• [Aim of the task]
Across all the entries below, count each line that holds "普通の生活" and report the figure only.

(Extracted records)
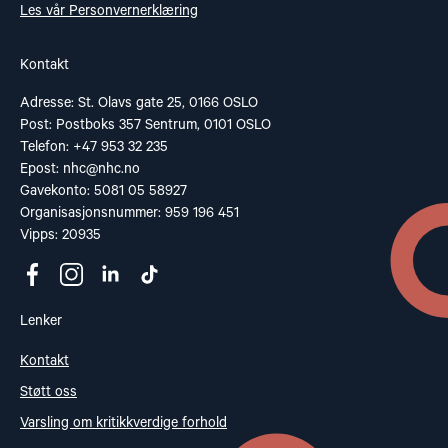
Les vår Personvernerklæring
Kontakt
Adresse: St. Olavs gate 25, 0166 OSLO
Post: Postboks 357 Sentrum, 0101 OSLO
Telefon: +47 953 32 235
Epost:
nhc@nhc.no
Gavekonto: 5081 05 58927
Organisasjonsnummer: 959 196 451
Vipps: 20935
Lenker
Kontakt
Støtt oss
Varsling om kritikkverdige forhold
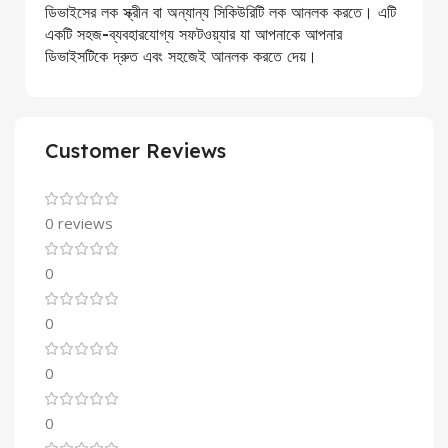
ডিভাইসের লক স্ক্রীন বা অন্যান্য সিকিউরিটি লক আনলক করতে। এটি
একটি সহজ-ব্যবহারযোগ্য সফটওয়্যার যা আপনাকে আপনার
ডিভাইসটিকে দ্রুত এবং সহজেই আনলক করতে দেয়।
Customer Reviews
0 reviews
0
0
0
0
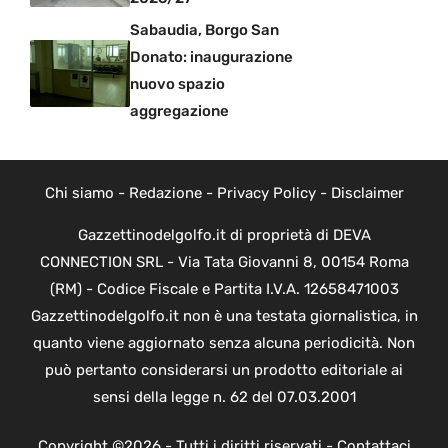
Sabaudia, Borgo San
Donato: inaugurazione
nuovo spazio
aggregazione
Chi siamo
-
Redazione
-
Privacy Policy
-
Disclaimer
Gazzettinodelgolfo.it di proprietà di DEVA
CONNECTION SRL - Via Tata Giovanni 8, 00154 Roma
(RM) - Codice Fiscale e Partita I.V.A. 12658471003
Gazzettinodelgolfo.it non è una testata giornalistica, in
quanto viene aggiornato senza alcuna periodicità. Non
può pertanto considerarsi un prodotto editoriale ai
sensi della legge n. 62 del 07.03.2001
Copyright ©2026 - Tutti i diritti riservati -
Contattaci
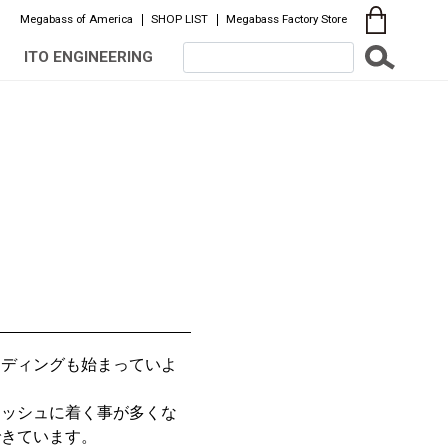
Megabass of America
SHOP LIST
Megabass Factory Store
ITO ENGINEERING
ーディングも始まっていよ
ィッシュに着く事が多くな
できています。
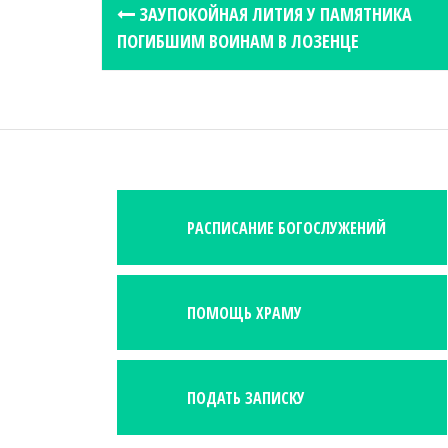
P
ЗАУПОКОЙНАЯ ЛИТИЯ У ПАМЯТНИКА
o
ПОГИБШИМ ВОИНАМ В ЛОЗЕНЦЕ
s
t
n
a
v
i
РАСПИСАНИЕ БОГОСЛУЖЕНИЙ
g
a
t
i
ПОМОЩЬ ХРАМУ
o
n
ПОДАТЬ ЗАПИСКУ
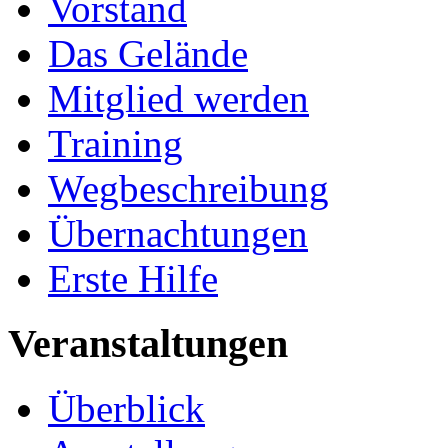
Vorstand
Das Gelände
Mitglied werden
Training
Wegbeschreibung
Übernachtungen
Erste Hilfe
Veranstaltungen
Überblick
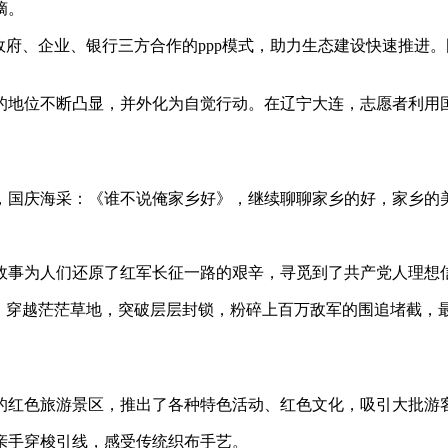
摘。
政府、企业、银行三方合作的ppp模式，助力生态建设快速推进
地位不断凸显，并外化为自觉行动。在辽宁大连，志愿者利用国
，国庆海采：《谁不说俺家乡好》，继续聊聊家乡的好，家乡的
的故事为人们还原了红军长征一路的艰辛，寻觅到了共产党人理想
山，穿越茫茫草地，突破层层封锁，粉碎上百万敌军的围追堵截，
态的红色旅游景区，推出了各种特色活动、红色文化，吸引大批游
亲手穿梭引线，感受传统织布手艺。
---
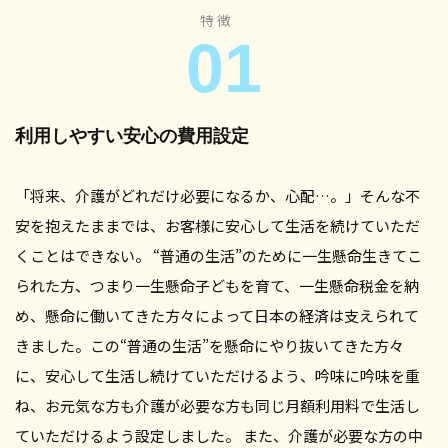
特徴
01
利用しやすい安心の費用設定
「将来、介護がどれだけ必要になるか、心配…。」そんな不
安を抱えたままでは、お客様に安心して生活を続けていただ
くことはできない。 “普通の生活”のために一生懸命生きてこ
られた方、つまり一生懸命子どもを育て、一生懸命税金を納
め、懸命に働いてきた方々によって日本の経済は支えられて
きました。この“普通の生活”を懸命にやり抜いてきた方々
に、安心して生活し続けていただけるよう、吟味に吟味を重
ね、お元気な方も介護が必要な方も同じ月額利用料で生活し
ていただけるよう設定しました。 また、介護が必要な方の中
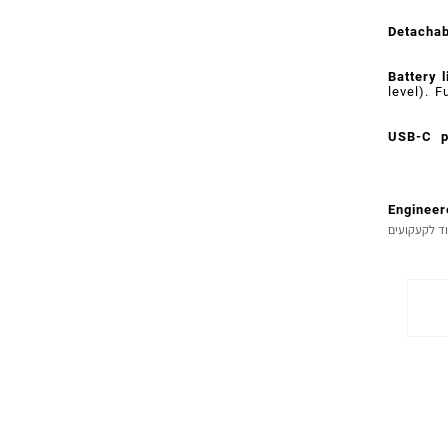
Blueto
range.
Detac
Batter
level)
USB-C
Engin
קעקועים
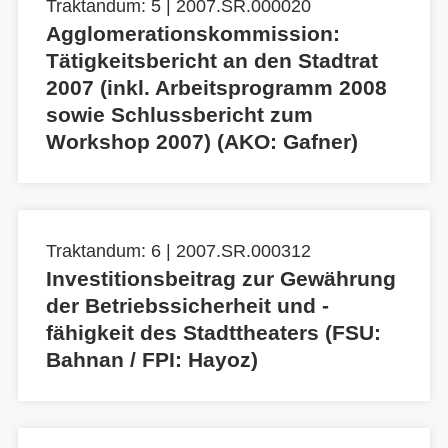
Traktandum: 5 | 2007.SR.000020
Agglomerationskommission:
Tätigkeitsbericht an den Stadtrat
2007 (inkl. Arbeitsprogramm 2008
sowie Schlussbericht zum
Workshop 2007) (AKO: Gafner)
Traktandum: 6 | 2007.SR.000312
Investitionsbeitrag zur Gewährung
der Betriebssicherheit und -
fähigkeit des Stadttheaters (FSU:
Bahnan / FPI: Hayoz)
...
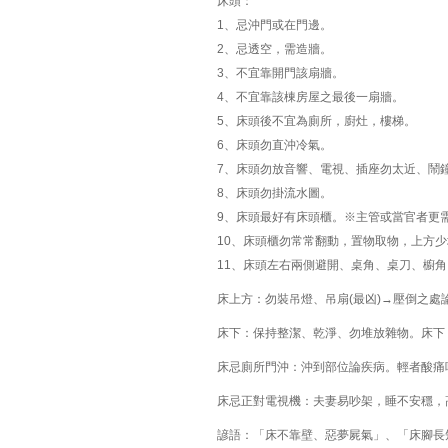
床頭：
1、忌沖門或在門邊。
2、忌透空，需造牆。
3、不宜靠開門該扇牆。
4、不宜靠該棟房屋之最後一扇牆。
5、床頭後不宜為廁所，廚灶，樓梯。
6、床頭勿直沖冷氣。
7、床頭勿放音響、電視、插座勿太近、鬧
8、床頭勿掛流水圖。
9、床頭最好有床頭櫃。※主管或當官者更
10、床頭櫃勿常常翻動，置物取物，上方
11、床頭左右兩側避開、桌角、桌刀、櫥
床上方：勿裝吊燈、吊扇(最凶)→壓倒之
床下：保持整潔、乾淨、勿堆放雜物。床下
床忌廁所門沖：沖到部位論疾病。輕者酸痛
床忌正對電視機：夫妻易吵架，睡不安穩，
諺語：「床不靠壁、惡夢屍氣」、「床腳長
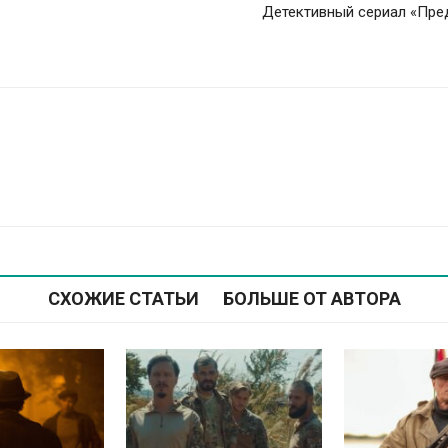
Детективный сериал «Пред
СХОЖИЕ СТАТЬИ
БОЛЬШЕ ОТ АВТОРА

• [Response]
2